In fact, it’s not at all clear that the deranged young man in Tucson was inspired by the irresponsible words and oaths of those politician and pundits who are abusing their considerable power in office and the media.  It is interesting to me though, how quickly the topic came up and how much longer it has persisted than the story of the tragedy itself.

I continue to believe that we confuse the right to free speech with freedom from taking responsibility.  Shouting fire in a crowded theatre is NOT different than calling for an angry and heavily armed electorate to “reload” or saying that if ballots don’t work, bullets will.  Attaining the age of consent comes with rights AND responsibilities.  Calling for the assassination of anyone, metaphorically or otherwise, is calling for their assassination.  Calling Dr. Tiller “Tiller the Killer”, as one irresponsible television hack repeatedly did, was a key and undeniable element in the man’s recent assassination by domestic terrorists.

These don’t seem to be free speech issues to me.  Still, I’m not sure how I would want them enforced.  I suppose civil penalties seem the most likely, but that puts the burden on the victims.  Perhaps fines? But then who to enforce? I am more afraid of the return of McCarthyism than all the bombast on all the cable news channels.  I miss the old days of personal responsibility and editorial discretion that preceded the 24 hour news cycle.
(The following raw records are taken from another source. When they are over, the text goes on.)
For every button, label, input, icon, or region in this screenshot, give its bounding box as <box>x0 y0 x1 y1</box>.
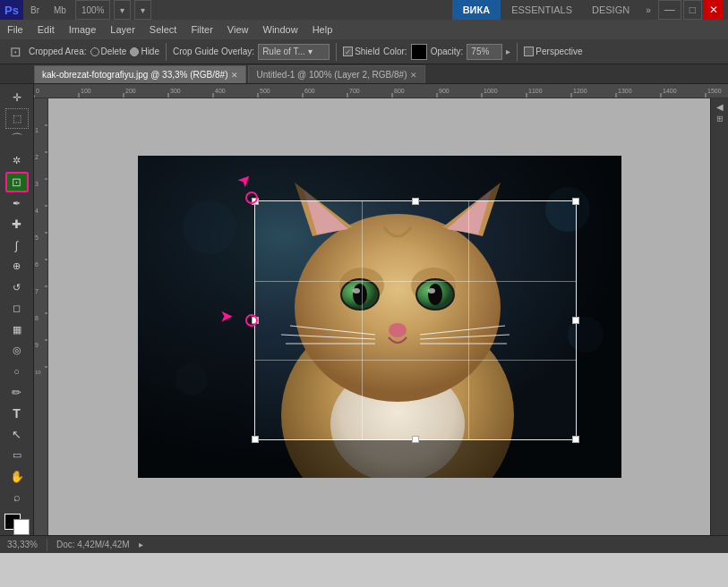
svg-text:200: 200 <box>125 88 136 94</box>
opt-sep-1 <box>166 43 167 61</box>
svg-text:1100: 1100 <box>528 88 543 94</box>
minimize-btn[interactable]: — <box>658 0 681 20</box>
svg-text:5: 5 <box>35 234 39 241</box>
panel-btn-2[interactable]: ⊞ <box>715 115 724 123</box>
options-bar: ⊡ Cropped Area: Delete Hide Crop Guide O… <box>0 39 728 64</box>
ruler-vertical: 0 1 2 3 4 5 6 7 <box>34 98 48 535</box>
mb-btn[interactable]: Mb <box>47 0 73 20</box>
crop-handle-tr[interactable] <box>572 198 579 205</box>
tool-clone[interactable]: ⊕ <box>5 256 29 276</box>
crop-handle-ml[interactable] <box>252 317 259 324</box>
svg-text:4: 4 <box>35 208 39 214</box>
svg-text:800: 800 <box>394 88 405 94</box>
crop-handle-mr[interactable] <box>572 317 579 324</box>
tool-zoom[interactable]: ⌕ <box>5 487 29 506</box>
color-swatch[interactable] <box>411 44 427 60</box>
tool-hand[interactable]: ✋ <box>5 466 29 486</box>
svg-text:500: 500 <box>260 88 270 94</box>
color-label: Color: <box>383 47 407 56</box>
menu-select[interactable]: Select <box>142 20 184 39</box>
menu-edit[interactable]: Edit <box>30 20 62 39</box>
essentials-btn[interactable]: ESSENTIALS <box>502 0 581 20</box>
svg-text:9: 9 <box>35 342 39 348</box>
menu-filter[interactable]: Filter <box>184 20 219 39</box>
tool-crop[interactable]: ⊡ <box>5 172 29 192</box>
arrange-btn[interactable]: ▾ <box>134 0 151 20</box>
svg-text:600: 600 <box>304 88 315 94</box>
restore-btn[interactable]: □ <box>683 0 702 20</box>
more-btn[interactable]: » <box>640 0 656 20</box>
crop-guide-dropdown[interactable]: Rule of T...▾ <box>258 44 330 60</box>
close-btn[interactable]: ✕ <box>704 0 724 20</box>
tool-brush[interactable]: ∫ <box>5 235 29 255</box>
crop-handle-tl[interactable] <box>252 198 259 205</box>
svg-text:1200: 1200 <box>573 88 587 94</box>
tab-1[interactable]: kak-obrezat-fotografiyu.jpg @ 33,3% (RGB… <box>34 65 246 83</box>
status-arrow[interactable]: ▸ <box>139 540 143 549</box>
tool-lasso[interactable]: ⌒ <box>5 130 29 149</box>
tool-eyedropper[interactable]: ✒ <box>5 193 29 213</box>
tabs-bar: kak-obrezat-fotografiyu.jpg @ 33,3% (RGB… <box>0 64 728 84</box>
svg-text:100: 100 <box>81 88 91 94</box>
canvas-area[interactable]: ➤ ➤ <box>48 98 710 535</box>
tab-1-close[interactable]: ✕ <box>231 71 238 80</box>
main-area: ✛ ⬚ ⌒ ✲ ⊡ ✒ ✚ ∫ ⊕ ↺ ◻ ▦ ◎ ○ ✏ T ↖ ▭ ✋ ⌕ <box>0 84 728 535</box>
screen-mode-btn[interactable]: ▾ <box>114 0 131 20</box>
crop-handle-br[interactable] <box>572 436 579 443</box>
design-btn[interactable]: DESIGN <box>583 0 638 20</box>
tool-blur[interactable]: ◎ <box>5 340 29 360</box>
opacity-slider-btn[interactable]: ▸ <box>506 47 510 56</box>
hide-radio[interactable]: Hide <box>130 47 159 56</box>
menu-file[interactable]: File <box>0 20 30 39</box>
br-btn[interactable]: Br <box>23 0 47 20</box>
tool-eraser[interactable]: ◻ <box>5 298 29 318</box>
ruler-horizontal: 0 100 200 300 400 500 600 700 80 <box>34 84 728 98</box>
panel-btn-1[interactable]: ◀ <box>716 102 724 112</box>
tool-shape[interactable]: ▭ <box>5 446 29 465</box>
tool-magic-wand[interactable]: ✲ <box>5 151 29 171</box>
shield-label: Shield <box>355 47 380 56</box>
color-fg-bg[interactable] <box>4 514 30 535</box>
zoom-level: 33,33% <box>7 540 38 549</box>
crop-handle-bl[interactable] <box>252 436 259 443</box>
vika-btn[interactable]: ВИКА <box>452 0 501 20</box>
svg-text:900: 900 <box>439 88 450 94</box>
crop-guide-label: Crop Guide Overlay: <box>173 47 254 56</box>
svg-text:700: 700 <box>349 88 360 94</box>
crop-box[interactable] <box>254 200 577 440</box>
svg-text:0: 0 <box>36 88 39 94</box>
menu-window[interactable]: Window <box>256 20 305 39</box>
tab-2[interactable]: Untitled-1 @ 100% (Layer 2, RGB/8#) ✕ <box>248 65 425 83</box>
tool-healing[interactable]: ✚ <box>5 215 29 234</box>
dim-top <box>254 156 577 200</box>
crop-handle-tm[interactable] <box>412 198 419 205</box>
menu-help[interactable]: Help <box>305 20 340 39</box>
tool-history-brush[interactable]: ↺ <box>5 277 29 297</box>
toolbar: ✛ ⬚ ⌒ ✲ ⊡ ✒ ✚ ∫ ⊕ ↺ ◻ ▦ ◎ ○ ✏ T ↖ ▭ ✋ ⌕ <box>0 84 34 535</box>
ps-logo: Ps <box>0 0 23 20</box>
crop-handle-bm[interactable] <box>412 436 419 443</box>
zoom-btn[interactable]: 100% <box>75 0 111 20</box>
tool-dodge[interactable]: ○ <box>5 362 29 381</box>
menu-layer[interactable]: Layer <box>103 20 142 39</box>
cropped-area-label: Cropped Area: <box>29 47 87 56</box>
svg-text:10: 10 <box>35 370 41 375</box>
svg-text:1: 1 <box>35 127 39 133</box>
opacity-field[interactable]: 75% <box>467 44 502 60</box>
shield-checkbox[interactable]: ✓ Shield <box>343 47 380 56</box>
document-canvas: ➤ ➤ <box>138 156 621 478</box>
delete-radio[interactable]: Delete <box>90 47 127 56</box>
tool-move[interactable]: ✛ <box>5 88 29 107</box>
svg-text:8: 8 <box>35 315 39 321</box>
perspective-checkbox[interactable]: Perspective <box>524 47 582 56</box>
tool-pen[interactable]: ✏ <box>5 382 29 402</box>
tool-path-select[interactable]: ↖ <box>5 424 29 444</box>
tool-gradient[interactable]: ▦ <box>5 319 29 339</box>
dim-left <box>138 156 254 478</box>
tool-text[interactable]: T <box>5 404 29 423</box>
tab-2-close[interactable]: ✕ <box>410 71 417 80</box>
menu-image[interactable]: Image <box>62 20 104 39</box>
menu-view[interactable]: View <box>220 20 256 39</box>
tool-marquee[interactable]: ⬚ <box>5 108 29 129</box>
svg-text:1000: 1000 <box>484 88 498 94</box>
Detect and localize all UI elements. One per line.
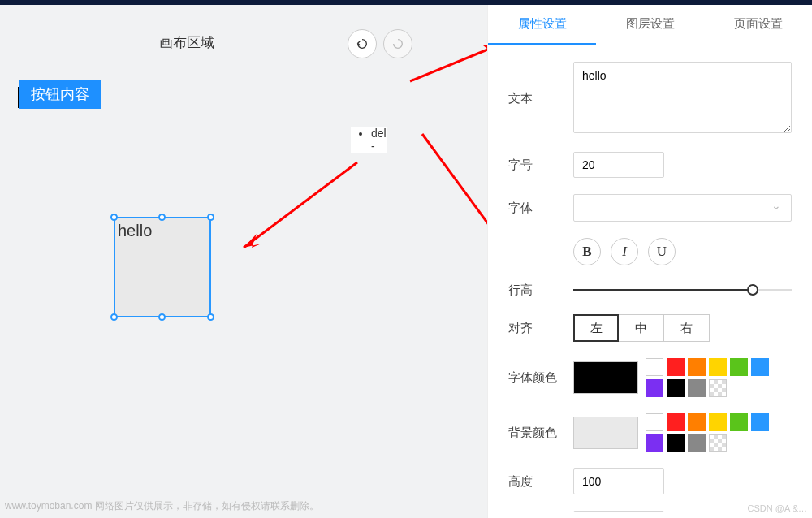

I do still firmly believe that we need to reclassify prejudice and the irrational hatred of others as mental illness.  In fact, I think we could also broaden the definition to include ignorance.  I don’t think people suffering these maladies should be locked up or drugged or given shock treatment.  I’m not sure anyone but the most violently disturbed should be — the shooter in Tucson, for instance.  Ignorance and prejudice are undeniably mental conditions though and happily the cure for both is the same – education.

Meanwhile, I begin this New Year with hope.

I hope we will move toward a more civil discourse.  I hope that our leaders will do more leading and less pandering, baiting and posturing.  Most of all, I hope that as we demand our rights to free speech, or to keep and bear arms, or to petition the government for the redress of our grievances that we take up our responsibilities with equal fervor.

We can’t all just quit and get a gig on Fox.